TASK ITEM | Every line containing the word "helfen" is to be copied from the data below.
*** AVAILABLE RECORDS Section Begins ***
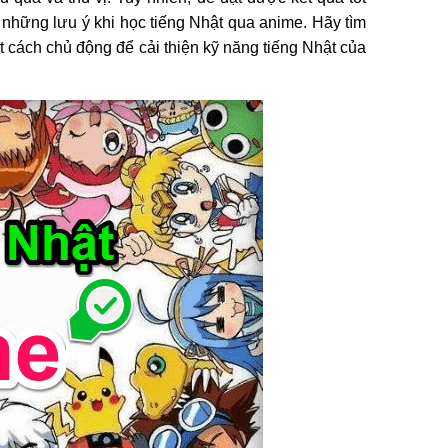
những lưu ý khi học tiếng Nhật qua anime. Hãy tìm
 cách chủ động để cải thiện kỹ năng tiếng Nhật của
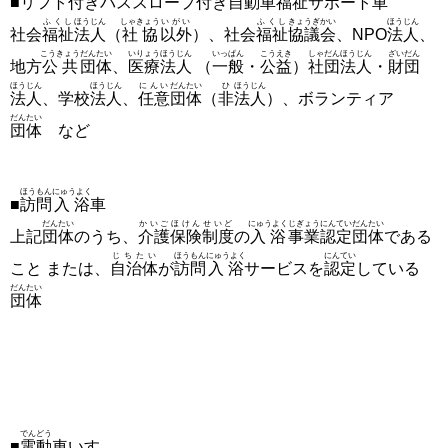
■リフト
付
きバススロープ
付
き
自動車
福祉
サポート車
ふくし
ほうじん
しゃきょう
いがい
ふくし
きょうぎかい
ほうじん
社会
福祉
法人
（
社協
以外
）、社会
福祉
協議会
、NPO
法人
、
こうきょう
だんたい
いりょう
ほうじん
いっぱん
こうえき
しゃだん
ほうじん
ざいだん
地方
公共
団体
、
医療
法人
（
一般
・
公益
）
社団
法人
・
財団
ほうじん
ほうじん
にんい
だんたい
ひ
ほうじん
法人
、学校
法人
、
任意
団体
（
非
法人
）、ボランティア
だんたい
団体
など
ほうもん
にゅうよく
■
訪問
入浴
車
だんたい
かいご
ほけん
せいど
にゅうよく
じぎょう
にんてい
だんたい
上記
団体
のうち、
介護
保険
制度
の
入浴
事業
認定
団体
である
じちたい
ほうもん
にゅうよく
にんてい
こと または、
自治体
が
訪問
入浴
サービスを
認定
している
だんたい
団体
でんどう
■
電動
車いす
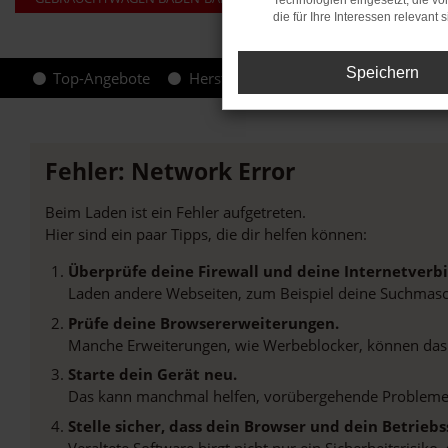
Technologien eingesetzt, die v
die für Ihre Interessen relevant s
Speichern
Top-Angebote
Hersteller-Info
Fehler: Network Error
Beim Laden ist ein Fehler aufgetreten.
Hier sind ein paar Tipps, die dir helfen können:
Überprüfe deine Firewall und deine Internetverb
Laden andere Webseiten, zum Beispiel deine Suchmasc
Prüfe deine Browsererweiterungen.
Manche Erweiterungen, wie Werbeblocker, können das L
Starte dein Gerät neu.
Das kann manchmal helfen, vorübergehende Probleme
Stelle sicher, dass dein Browser und dein Betrie
Veraltete Software birgt nicht nur ein Sicherheitsrisi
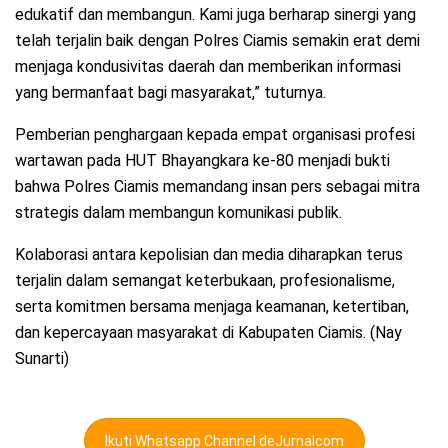
edukatif dan membangun. Kami juga berharap sinergi yang
telah terjalin baik dengan Polres Ciamis semakin erat demi
menjaga kondusivitas daerah dan memberikan informasi
yang bermanfaat bagi masyarakat,” tuturnya.
Pemberian penghargaan kepada empat organisasi profesi
wartawan pada HUT Bhayangkara ke-80 menjadi bukti
bahwa Polres Ciamis memandang insan pers sebagai mitra
strategis dalam membangun komunikasi publik.
Kolaborasi antara kepolisian dan media diharapkan terus
terjalin dalam semangat keterbukaan, profesionalisme,
serta komitmen bersama menjaga keamanan, ketertiban,
dan kepercayaan masyarakat di Kabupaten Ciamis. (Nay
Sunarti)
Ikuti Whatsapp Channel deJurnalcom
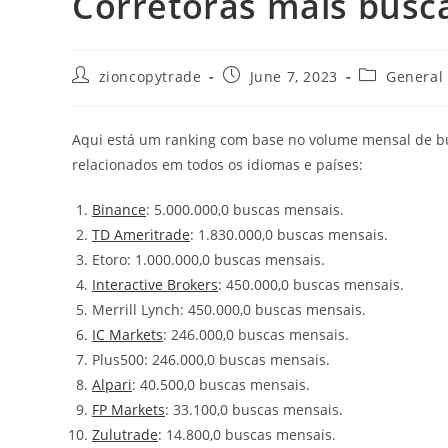
Corretoras mais busc
Post
Post
Post
zioncopytrade
June 7, 2023
General
author:
published:
category:
Aqui está um ranking com base no volume mensal de bu
relacionados em todos os idiomas e países:
Binance
: 5.000.000,0 buscas mensais.
TD Ameritrade
: 1.830.000,0 buscas mensais.
Etoro: 1.000.000,0 buscas mensais.
Interactive Brokers
: 450.000,0 buscas mensais.
Merrill Lynch: 450.000,0 buscas mensais.
IC Markets
: 246.000,0 buscas mensais.
Plus500: 246.000,0 buscas mensais.
Alpari
: 40.500,0 buscas mensais.
FP Markets
: 33.100,0 buscas mensais.
Zulutrade
: 14.800,0 buscas mensais.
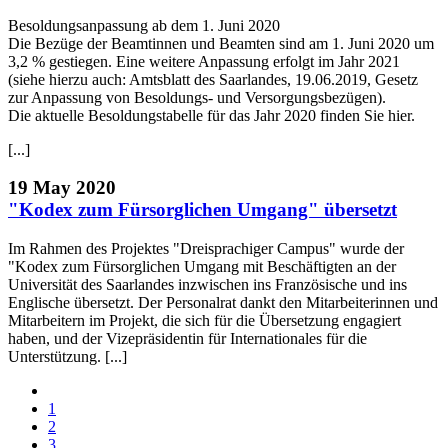
Besoldungsanpassung ab dem 1. Juni 2020
Die Bezüge der Beamtinnen und Beamten sind am 1. Juni 2020 um
3,2 % gestiegen. Eine weitere Anpassung erfolgt im Jahr 2021
(siehe hierzu auch: Amtsblatt des Saarlandes, 19.06.2019, Gesetz
zur Anpassung von Besoldungs- und Versorgungsbezügen).
Die aktuelle Besoldungstabelle für das Jahr 2020 finden Sie hier.
[...]
19 May 2020
"Kodex zum Fürsorglichen Umgang" übersetzt
Im Rahmen des Projektes "Dreisprachiger Campus" wurde der
"Kodex zum Fürsorglichen Umgang mit Beschäftigten an der
Universität des Saarlandes inzwischen ins Französische und ins
Englische übersetzt. Der Personalrat dankt den Mitarbeiterinnen und
Mitarbeitern im Projekt, die sich für die Übersetzung engagiert
haben, und der Vizepräsidentin für Internationales für die
Unterstützung. [...]
1
2
3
*** AVAILABLE RECORDS Section Ends ***
SOLVED EXERCISE |
Hier sind ein paar Tipps, die dir helfen können:
Das kann manchmal helfen, vorübergehende Probleme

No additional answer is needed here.